__INSTRUCTIONS FOR THE TASK__: Output every entry exactly, without any pictures.

== RECORDED DATA

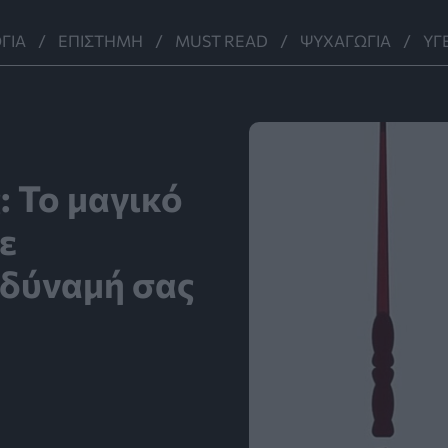
ΓΊΑ
ΕΠΙΣΤΉΜΗ
MUST READ
ΨΥΧΑΓΩΓΊΑ
ΥΓ
 Το μαγικό
ε
ρδύναμή σας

====

__WRITTEN SOLUTION__:
ΓΊΑ
ΕΠΙΣΤΉΜΗ
MUST READ
ΨΥΧΑΓΩΓΊΑ
ΥΓ
 Το μαγικό
ε
ρδύναμή σας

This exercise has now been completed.